= Beginning of Section =
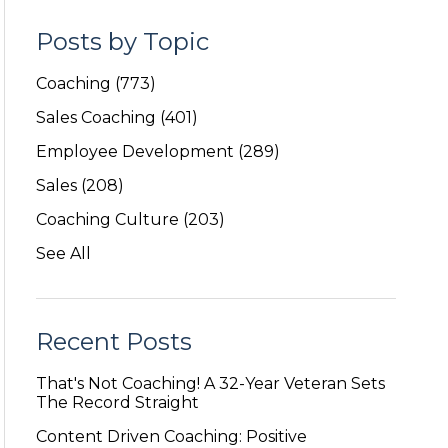
Posts by Topic
Coaching
(773)
Sales Coaching
(401)
Employee Development
(289)
Sales
(208)
Coaching Culture
(203)
See All
Recent Posts
That's Not Coaching! A 32-Year Veteran Sets
The Record Straight
Content Driven Coaching: Positive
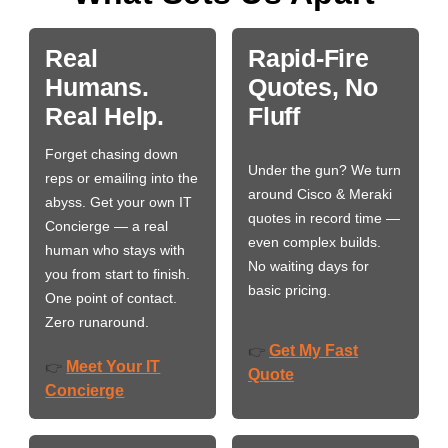
Real
Rapid-Fire
Humans.
Quotes, No
Real Help.
Fluff
Forget chasing down
Under the gun? We turn
reps or emailing into the
around Cisco & Meraki
abyss. Get your own IT
quotes in record time —
Concierge — a real
even complex builds.
human who stays with
No waiting days for
you from start to finish.
basic pricing.
One point of contact.
Zero runaround.
Get My Fast
👉
Meet Your IT
👉
Quote
Concierge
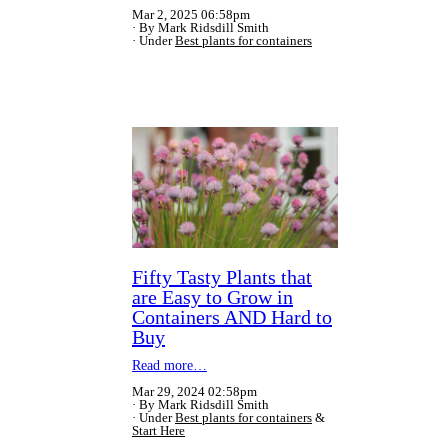
Mar 2, 2025 06:58pm
By Mark Ridsdill Smith
Under
Best plants for containers
Fifty Tasty Plants that
are Easy to Grow in
Containers AND Hard to
Buy
Read more…
Mar 29, 2024 02:58pm
By Mark Ridsdill Smith
Under
Best plants for containers
&
Start Here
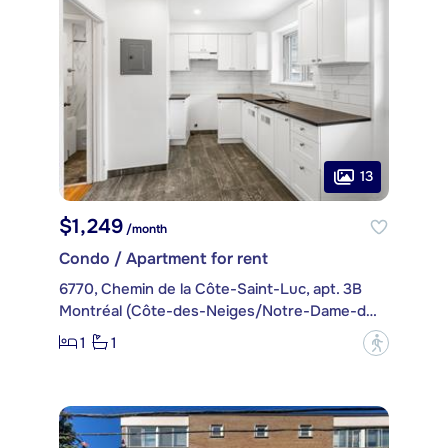
13
$1,249
/month
Condo / Apartment for rent
6770, Chemin de la Côte-Saint-Luc, apt. 3B
Montréal (Côte-des-Neiges/Notre-Dame-de-Grâce)
1
1
?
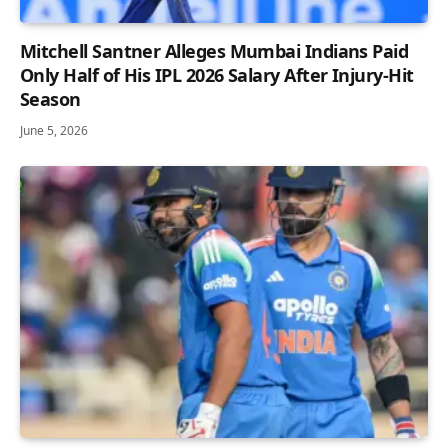
Mitchell Santner Alleges Mumbai Indians Paid
Only Half of His IPL 2026 Salary After Injury-Hit
Season
June 5, 2026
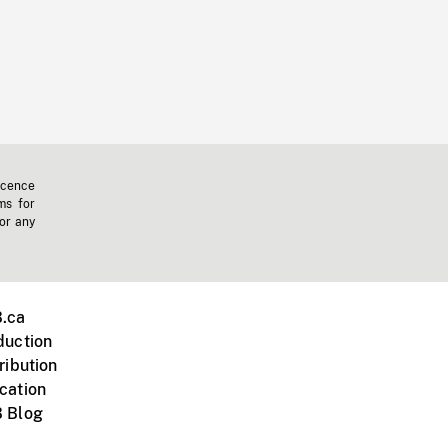
icence
ms for
 or any
.ca
duction
ribution
cation
 Blog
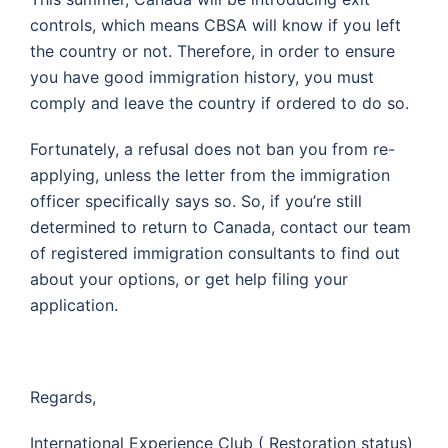
controls, which means CBSA will know if you left
the country or not. Therefore, in order to ensure
you have good immigration history, you must
comply and leave the country if ordered to do so.
Fortunately, a refusal does not ban you from re-
applying, unless the letter from the immigration
officer specifically says so. So, if you’re still
determined to return to Canada, contact our team
of registered immigration consultants to find out
about your options, or get help filing your
application.
Regards,
International Experience Club ( Restoration status)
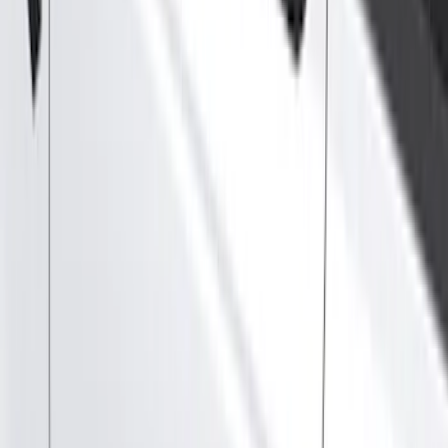
Show price as
Cash
Points
Filter
Color
Gray
(
21
)
Black
(
17
)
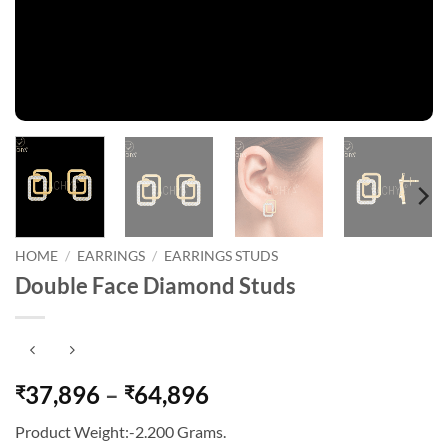
HOME
/
EARRINGS
/
EARRINGS STUDS
Double Face Diamond Studs
Price
37,896
–
64,896
₹
₹
range:
Product Weight:-2.200 Grams.
₹37,896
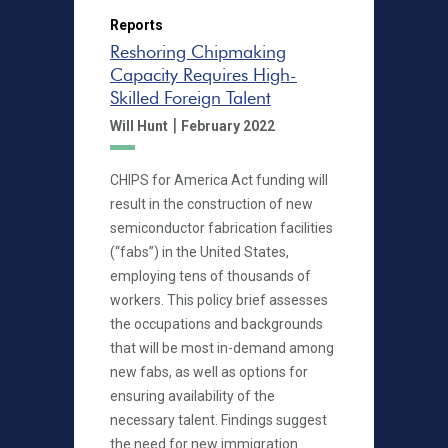
Reports
Reshoring Chipmaking
Capacity Requires High-
Skilled Foreign Talent
|
Will Hunt
February 2022
CHIPS for America Act funding will
result in the construction of new
semiconductor fabrication facilities
(“fabs”) in the United States,
employing tens of thousands of
workers. This policy brief assesses
the occupations and backgrounds
that will be most in-demand among
new fabs, as well as options for
ensuring availability of the
necessary talent. Findings suggest
the need for new immigration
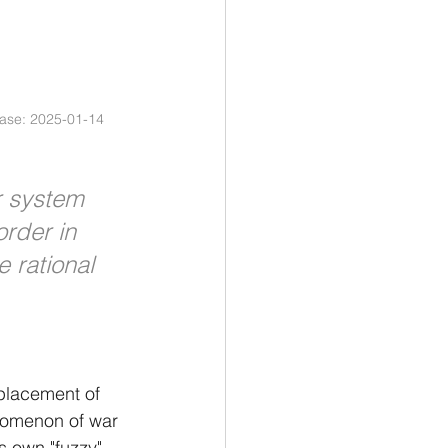
ease: 2025-01-14 
r system 
order in 
e rational 
eplacement of 
enomenon of war 
ts own "fuzzy" 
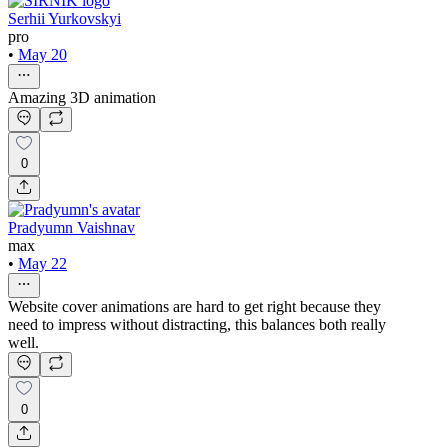
Serhii Yurkovskyi
pro
•
May 20
Amazing 3D animation
0
Pradyumn Vaishnav
max
•
May 22
Website cover animations are hard to get right because they
need to impress without distracting, this balances both really
well.
0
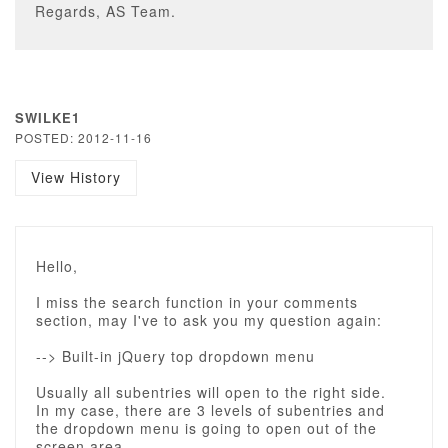
Regards, AS Team.
SWILKE1
POSTED: 2012-11-16
View History
Hello,
I miss the search function in your comments
section, may I've to ask you my question again:
--> Built-in jQuery top dropdown menu
Usually all subentries will open to the right side.
In my case, there are 3 levels of subentries and
the dropdown menu is going to open out of the
screen area.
= End of Section =
**Task item:** The lines needed are those in the data above that hold the string "Coaching"; copy each of them.

**Response area:**
Coaching
Sales Coaching
Coaching Culture
That's Not Coaching! A 32-Year Veteran Sets
Content Driven Coaching: Positive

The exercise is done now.